DATA TO USE —
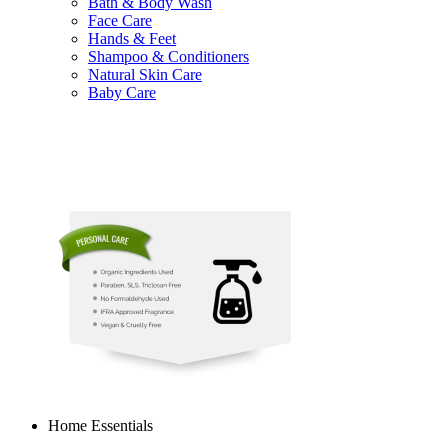
Bath & Body Wash
Face Care
Hands & Feet
Shampoo & Conditioners
Natural Skin Care
Baby Care
Home Essentials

WHAT TO WORK ON —
Select all lines with the word "Care" from the entries above.

SOLUTION FOR THIS TASK —
Face Care
Natural Skin Care
Baby Care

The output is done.